* [How to complete this task] Start at the line in the entries below that contains "Complexity of PDGFR", stop at the line that contains "Fibrosis through a PRDM16-GTF2IRD1", and output exactly the lines in that span, both ends included.

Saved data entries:
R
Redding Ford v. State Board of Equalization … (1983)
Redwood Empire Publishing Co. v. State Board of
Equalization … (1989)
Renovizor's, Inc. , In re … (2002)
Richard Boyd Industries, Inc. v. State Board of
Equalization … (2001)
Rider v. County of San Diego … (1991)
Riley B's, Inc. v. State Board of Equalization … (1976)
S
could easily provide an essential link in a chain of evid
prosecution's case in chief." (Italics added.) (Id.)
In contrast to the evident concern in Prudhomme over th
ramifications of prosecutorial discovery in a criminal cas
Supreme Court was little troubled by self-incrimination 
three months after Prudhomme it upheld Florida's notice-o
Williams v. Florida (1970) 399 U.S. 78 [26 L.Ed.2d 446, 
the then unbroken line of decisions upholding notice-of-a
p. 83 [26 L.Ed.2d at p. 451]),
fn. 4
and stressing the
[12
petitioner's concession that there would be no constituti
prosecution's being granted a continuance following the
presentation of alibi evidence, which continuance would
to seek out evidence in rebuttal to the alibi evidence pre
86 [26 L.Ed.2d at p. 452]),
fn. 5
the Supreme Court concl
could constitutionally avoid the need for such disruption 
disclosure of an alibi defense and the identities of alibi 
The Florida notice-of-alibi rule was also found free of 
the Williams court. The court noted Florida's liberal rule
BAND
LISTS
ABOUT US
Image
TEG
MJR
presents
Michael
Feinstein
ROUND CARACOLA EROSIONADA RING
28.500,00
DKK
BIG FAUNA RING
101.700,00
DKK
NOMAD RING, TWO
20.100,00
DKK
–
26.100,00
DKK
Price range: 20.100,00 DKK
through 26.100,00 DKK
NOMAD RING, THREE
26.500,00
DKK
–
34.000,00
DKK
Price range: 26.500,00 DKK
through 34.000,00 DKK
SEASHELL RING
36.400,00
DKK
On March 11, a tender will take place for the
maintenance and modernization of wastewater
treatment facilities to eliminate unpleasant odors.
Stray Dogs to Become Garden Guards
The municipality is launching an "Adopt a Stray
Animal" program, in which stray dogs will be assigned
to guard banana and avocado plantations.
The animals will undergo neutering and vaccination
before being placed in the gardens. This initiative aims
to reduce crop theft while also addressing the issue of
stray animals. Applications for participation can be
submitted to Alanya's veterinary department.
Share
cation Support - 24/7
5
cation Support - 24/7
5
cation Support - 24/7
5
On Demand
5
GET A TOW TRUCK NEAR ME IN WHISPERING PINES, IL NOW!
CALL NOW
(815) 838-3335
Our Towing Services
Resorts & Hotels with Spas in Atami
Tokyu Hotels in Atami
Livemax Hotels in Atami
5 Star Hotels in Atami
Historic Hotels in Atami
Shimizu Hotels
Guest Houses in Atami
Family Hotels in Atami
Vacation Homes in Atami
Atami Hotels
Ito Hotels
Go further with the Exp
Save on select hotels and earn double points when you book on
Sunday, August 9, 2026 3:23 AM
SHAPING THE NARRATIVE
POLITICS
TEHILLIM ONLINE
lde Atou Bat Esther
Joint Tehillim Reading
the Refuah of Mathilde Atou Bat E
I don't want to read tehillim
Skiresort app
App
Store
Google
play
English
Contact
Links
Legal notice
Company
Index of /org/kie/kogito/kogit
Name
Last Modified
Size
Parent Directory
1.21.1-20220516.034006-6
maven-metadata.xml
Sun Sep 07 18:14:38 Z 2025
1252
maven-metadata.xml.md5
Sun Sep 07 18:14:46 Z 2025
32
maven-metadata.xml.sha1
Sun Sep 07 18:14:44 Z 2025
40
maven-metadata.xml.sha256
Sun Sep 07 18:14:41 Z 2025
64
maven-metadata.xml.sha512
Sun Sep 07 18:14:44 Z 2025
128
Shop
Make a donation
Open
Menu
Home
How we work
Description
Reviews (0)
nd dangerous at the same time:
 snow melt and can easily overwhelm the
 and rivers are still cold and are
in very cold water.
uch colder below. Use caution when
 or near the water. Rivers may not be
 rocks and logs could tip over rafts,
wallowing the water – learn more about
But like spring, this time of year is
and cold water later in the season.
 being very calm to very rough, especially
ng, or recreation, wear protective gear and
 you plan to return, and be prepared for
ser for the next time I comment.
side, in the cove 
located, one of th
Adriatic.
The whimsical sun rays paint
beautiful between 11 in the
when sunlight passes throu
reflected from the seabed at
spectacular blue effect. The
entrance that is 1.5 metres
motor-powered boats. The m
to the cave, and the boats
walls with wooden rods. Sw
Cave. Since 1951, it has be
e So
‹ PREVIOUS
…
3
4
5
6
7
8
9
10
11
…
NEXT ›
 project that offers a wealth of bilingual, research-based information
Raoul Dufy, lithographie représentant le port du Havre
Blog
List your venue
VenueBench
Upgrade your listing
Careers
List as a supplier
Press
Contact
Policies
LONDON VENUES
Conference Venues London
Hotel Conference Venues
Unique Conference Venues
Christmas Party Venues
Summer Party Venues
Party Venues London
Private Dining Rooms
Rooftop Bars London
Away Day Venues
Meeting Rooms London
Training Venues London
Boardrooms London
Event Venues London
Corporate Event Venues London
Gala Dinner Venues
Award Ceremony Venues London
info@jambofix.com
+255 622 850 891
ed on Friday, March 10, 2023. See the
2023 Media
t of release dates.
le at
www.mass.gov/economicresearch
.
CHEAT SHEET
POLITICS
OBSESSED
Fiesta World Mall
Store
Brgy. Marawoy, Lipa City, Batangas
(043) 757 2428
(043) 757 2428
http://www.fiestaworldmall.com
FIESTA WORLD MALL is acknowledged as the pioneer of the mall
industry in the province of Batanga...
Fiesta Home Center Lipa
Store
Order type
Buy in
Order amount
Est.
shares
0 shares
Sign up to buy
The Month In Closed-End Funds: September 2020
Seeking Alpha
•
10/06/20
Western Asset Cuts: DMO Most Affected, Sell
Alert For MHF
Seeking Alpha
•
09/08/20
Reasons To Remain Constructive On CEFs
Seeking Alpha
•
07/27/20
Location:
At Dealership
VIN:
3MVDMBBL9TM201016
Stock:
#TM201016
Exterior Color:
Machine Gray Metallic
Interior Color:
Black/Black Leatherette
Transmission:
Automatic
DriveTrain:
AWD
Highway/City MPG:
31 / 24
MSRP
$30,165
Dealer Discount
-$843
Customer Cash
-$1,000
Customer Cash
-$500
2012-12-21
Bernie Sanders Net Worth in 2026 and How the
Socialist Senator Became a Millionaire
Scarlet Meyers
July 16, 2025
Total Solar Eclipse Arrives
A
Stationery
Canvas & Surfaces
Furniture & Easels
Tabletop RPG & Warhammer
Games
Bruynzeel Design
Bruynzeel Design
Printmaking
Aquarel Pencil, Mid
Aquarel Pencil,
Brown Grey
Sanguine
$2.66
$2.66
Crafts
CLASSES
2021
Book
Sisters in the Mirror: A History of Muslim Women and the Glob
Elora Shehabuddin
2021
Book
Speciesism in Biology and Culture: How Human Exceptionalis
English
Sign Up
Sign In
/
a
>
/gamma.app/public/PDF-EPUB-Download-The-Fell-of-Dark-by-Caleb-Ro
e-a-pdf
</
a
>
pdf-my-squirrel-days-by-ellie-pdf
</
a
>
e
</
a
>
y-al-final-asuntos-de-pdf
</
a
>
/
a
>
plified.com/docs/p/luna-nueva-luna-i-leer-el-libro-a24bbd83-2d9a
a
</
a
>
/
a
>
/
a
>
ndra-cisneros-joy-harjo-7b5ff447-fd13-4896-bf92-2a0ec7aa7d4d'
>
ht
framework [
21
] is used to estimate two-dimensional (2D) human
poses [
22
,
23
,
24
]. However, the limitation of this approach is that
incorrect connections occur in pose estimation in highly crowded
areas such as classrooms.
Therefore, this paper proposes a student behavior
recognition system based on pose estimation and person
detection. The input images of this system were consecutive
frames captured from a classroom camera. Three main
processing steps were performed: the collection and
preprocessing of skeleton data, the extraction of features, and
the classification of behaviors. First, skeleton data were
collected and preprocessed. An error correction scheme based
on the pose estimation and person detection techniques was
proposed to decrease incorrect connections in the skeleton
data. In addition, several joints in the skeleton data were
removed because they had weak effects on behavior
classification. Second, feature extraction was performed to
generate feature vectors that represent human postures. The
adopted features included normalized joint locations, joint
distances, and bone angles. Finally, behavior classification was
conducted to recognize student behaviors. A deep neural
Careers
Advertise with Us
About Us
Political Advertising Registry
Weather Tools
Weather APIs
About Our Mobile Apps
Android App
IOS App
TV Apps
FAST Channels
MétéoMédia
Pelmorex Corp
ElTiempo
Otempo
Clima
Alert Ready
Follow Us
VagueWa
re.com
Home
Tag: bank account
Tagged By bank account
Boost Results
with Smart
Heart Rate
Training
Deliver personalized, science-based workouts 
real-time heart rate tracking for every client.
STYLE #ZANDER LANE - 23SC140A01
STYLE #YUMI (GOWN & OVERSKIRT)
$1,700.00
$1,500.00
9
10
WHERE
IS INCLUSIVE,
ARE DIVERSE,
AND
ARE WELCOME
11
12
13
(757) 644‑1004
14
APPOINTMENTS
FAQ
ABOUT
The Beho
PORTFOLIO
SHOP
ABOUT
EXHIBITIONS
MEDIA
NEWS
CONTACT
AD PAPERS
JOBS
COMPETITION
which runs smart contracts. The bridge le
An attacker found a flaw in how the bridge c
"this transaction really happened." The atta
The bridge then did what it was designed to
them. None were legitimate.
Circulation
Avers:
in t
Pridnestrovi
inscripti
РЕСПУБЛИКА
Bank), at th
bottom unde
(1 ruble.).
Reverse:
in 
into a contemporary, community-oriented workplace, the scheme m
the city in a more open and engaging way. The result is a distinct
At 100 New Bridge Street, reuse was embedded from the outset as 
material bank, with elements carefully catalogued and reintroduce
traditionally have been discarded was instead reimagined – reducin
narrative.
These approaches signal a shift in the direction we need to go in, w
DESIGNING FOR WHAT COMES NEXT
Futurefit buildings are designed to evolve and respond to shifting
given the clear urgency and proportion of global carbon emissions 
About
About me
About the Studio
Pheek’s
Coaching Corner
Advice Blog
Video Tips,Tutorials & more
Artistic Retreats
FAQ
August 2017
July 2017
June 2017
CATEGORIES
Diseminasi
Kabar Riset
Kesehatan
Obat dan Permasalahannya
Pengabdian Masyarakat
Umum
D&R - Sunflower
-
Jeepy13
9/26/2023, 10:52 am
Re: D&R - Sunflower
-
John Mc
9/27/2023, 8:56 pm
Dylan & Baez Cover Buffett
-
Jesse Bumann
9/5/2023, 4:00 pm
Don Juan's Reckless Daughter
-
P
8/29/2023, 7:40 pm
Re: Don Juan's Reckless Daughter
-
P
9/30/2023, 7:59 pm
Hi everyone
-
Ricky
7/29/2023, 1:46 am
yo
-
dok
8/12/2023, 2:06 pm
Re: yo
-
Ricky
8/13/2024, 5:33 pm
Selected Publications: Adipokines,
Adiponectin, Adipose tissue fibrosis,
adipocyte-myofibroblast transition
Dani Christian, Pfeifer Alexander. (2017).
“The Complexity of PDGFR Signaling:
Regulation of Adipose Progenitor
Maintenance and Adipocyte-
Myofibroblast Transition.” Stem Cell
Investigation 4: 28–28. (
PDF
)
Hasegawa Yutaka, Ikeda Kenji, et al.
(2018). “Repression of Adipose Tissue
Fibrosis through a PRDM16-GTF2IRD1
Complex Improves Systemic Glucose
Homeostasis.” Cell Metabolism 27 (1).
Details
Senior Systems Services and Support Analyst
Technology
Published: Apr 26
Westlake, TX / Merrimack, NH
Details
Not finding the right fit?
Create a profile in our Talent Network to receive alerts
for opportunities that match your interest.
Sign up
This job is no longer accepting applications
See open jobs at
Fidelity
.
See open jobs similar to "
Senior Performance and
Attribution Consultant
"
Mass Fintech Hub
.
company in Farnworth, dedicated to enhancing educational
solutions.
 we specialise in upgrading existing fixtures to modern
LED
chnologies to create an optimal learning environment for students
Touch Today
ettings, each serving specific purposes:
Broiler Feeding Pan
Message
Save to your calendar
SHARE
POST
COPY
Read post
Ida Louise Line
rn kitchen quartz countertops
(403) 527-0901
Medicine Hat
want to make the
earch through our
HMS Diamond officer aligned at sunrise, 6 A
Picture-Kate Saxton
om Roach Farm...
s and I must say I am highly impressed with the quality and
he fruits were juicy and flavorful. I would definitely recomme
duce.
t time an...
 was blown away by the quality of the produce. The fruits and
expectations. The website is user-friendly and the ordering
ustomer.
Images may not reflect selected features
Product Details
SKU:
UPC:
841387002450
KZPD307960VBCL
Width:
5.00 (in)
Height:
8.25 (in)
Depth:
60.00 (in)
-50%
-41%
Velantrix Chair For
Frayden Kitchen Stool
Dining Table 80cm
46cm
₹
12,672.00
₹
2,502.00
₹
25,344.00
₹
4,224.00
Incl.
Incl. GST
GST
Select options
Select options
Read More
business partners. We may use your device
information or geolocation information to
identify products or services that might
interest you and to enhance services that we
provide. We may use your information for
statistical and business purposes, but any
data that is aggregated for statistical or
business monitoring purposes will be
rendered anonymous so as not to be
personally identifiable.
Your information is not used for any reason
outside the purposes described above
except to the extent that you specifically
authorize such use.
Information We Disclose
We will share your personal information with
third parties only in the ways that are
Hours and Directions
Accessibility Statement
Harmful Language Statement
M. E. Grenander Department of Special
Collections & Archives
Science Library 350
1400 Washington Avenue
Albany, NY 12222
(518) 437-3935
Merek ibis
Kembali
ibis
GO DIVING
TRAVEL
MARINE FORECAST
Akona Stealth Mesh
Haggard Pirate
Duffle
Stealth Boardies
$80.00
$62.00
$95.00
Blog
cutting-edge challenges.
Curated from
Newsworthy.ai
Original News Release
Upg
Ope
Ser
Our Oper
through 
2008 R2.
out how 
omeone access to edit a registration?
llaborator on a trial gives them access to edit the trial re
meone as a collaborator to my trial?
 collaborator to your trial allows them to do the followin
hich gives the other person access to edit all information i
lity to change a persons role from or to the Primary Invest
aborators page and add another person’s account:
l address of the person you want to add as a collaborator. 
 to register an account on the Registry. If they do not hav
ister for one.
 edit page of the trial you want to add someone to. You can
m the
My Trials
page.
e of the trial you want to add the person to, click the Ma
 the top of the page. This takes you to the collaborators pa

* [Problem solution]
“The Complexity of PDGFR Signaling:
Regulation of Adipose Progenitor
Maintenance and Adipocyte-
Myofibroblast Transition.” Stem Cell
Investigation 4: 28–28. (
PDF
)
Hasegawa Yutaka, Ikeda Kenji, et al.
(2018). “Repression of Adipose Tissue
Fibrosis through a PRDM16-GTF2IRD1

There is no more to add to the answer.